Advanced Glycation End Products and Retinal Vascular Lesions in Diabetes Mellitus

Wautier MP¹ and Wautier JL¹*

¹Faculty of medicine, University Denis Diderot Paris 7, Paris, France

*Corresponding author: Wautier JL, University Denis Diderot, 8 Avenue Leopold II, 75016 Paris, France

Received: April 10, 2015;Accepted: May 18, 2015; Published: May 29, 2015


Diabetic retinopathy is the first cause of blindness.

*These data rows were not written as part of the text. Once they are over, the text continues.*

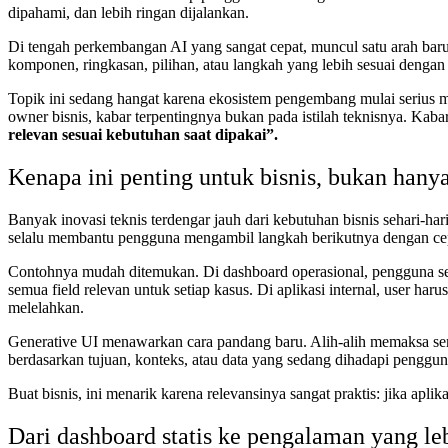
dipahami, dan lebih ringan dijalankan.
Di tengah perkembangan AI yang sangat cepat, muncul satu arah bar
komponen, ringkasan, pilihan, atau langkah yang lebih sesuai dengan 
Topik ini sedang hangat karena ekosistem pengembang mulai serius 
owner bisnis, kabar terpentingnya bukan pada istilah teknisnya. Kabar
relevan sesuai kebutuhan saat dipakai”.
Kenapa ini penting untuk bisnis, bukan hany
Banyak inovasi teknis terdengar jauh dari kebutuhan bisnis sehari-hari
selalu membantu pengguna mengambil langkah berikutnya dengan ce
Contohnya mudah ditemukan. Di dashboard operasional, pengguna serin
semua field relevan untuk setiap kasus. Di aplikasi internal, user ha
melelahkan.
Generative UI menawarkan cara pandang baru. Alih-alih memaksa s
berdasarkan tujuan, konteks, atau data yang sedang dihadapi penggun
Buat bisnis, ini menarik karena relevansinya sangat praktis: jika aplik
Dari dashboard statis ke pengalaman yang le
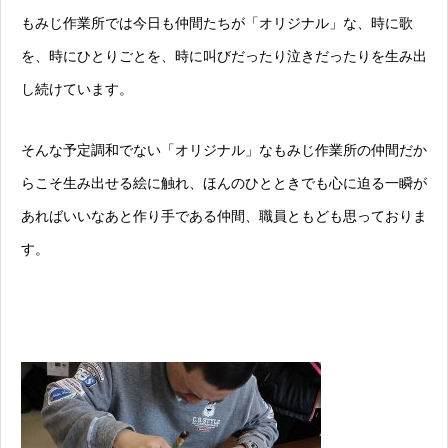
もみじ作業所では今日も仲間たちが「オリジナル」な、時に歌
を、時にひとりごとを、時に叫びだったり泣きだったりを生み出
し続けています。
そんな予定調和でない「オリジナル」なもみじ作業所の仲間だか
らこそ生み出せる絵に触れ、ほんのひとときでも心に迫る一瞬が
あればいいなあと作り手である仲間、職員ともども思っておりま
す。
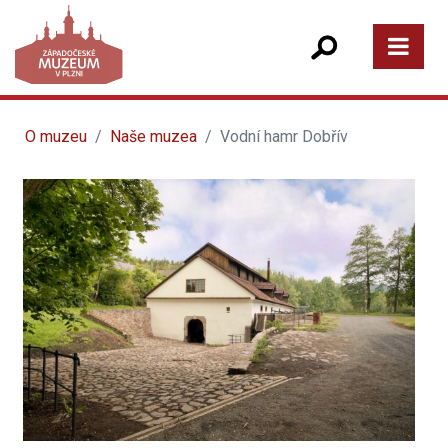
O muzeu
Naše muzea
Vodní hamr Dobřív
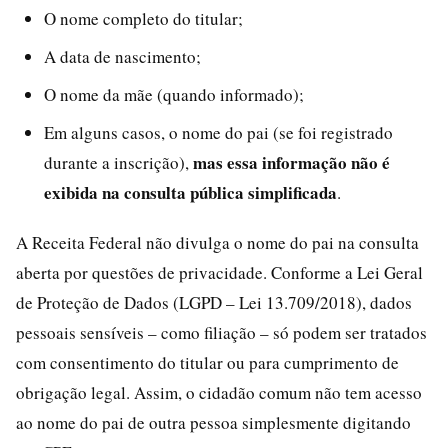
O nome completo do titular;
A data de nascimento;
O nome da mãe (quando informado);
Em alguns casos, o nome do pai (se foi registrado
mas essa informação não é
durante a inscrição),
exibida na consulta pública simplificada
.
A Receita Federal não divulga o nome do pai na consulta
aberta por questões de privacidade. Conforme a Lei Geral
de Proteção de Dados (LGPD – Lei 13.709/2018), dados
pessoais sensíveis – como filiação – só podem ser tratados
com consentimento do titular ou para cumprimento de
obrigação legal. Assim, o cidadão comum não tem acesso
ao nome do pai de outra pessoa simplesmente digitando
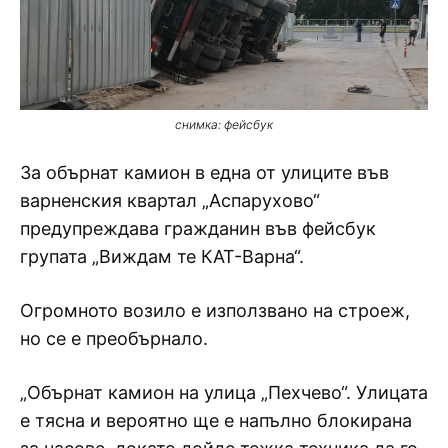
снимка: фейсбук
За обърнат камион в една от улиците във
варненския квартал „Аспарухово“
предупреждава гражданин във фейсбук
групата „Виждам те КАТ-Варна“.
Огромното возило е използвано на строеж,
но се е преобърнало.
„Обърнат камион на улица „Пехчево“. Улицата
е тясна и вероятно ще е напълно блокирана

Two types are preeminent, dial macular edema and proliferative retinopathy. One common factor which leads to retinal lesions is hyperglycemia. High glucose level is responsible for Advanced Glycation End Products (AGE) formation. AGE bind to a receptor (RAGE) which is present on different cell types. RAGE engagement by AGE is responsible for NADPH oxidase stimulation, resulting in oxygen species formation and genes NFκB dependent transcription. Consequently a series of reactions occurred inducing endothelial dysfunction: increase in vascular permeability, pericyte apoptosis associated to enhanced Vascular Endothelial Cell Growth Factor (VEGF) secretion. All these factors are involved in the development of diabetic vascular retinopathy. Laser treatment limited vascular dysfunction leakage and proliferation. Local anti-VEGF treatment, more recently introduced as a therapeutic approach, appears to be also beneficial for patients.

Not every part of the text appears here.